__Data supplied__:
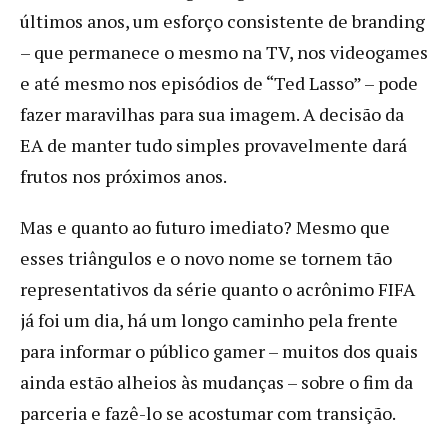
últimos anos, um esforço consistente de branding
– que permanece o mesmo na TV, nos videogames
e até mesmo nos episódios de “Ted Lasso” – pode
fazer maravilhas para sua imagem. A decisão da
EA de manter tudo simples provavelmente dará
frutos nos próximos anos.
Mas e quanto ao futuro imediato? Mesmo que
esses triângulos e o novo nome se tornem tão
representativos da série quanto o acrônimo FIFA
já foi um dia, há um longo caminho pela frente
para informar o público gamer – muitos dos quais
ainda estão alheios às mudanças – sobre o fim da
parceria e fazê-lo se acostumar com transição.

__Your assignment__:
Return exactly the run of lines that opens with the one containing "EA de manter tudo simples provavelmente dará" and closes with the last line of the records above.

__Answer to this problem__:
EA de manter tudo simples provavelmente dará
frutos nos próximos anos.
Mas e quanto ao futuro imediato? Mesmo que
esses triângulos e o novo nome se tornem tão
representativos da série quanto o acrônimo FIFA
já foi um dia, há um longo caminho pela frente
para informar o público gamer – muitos dos quais
ainda estão alheios às mudanças – sobre o fim da
parceria e fazê-lo se acostumar com transição.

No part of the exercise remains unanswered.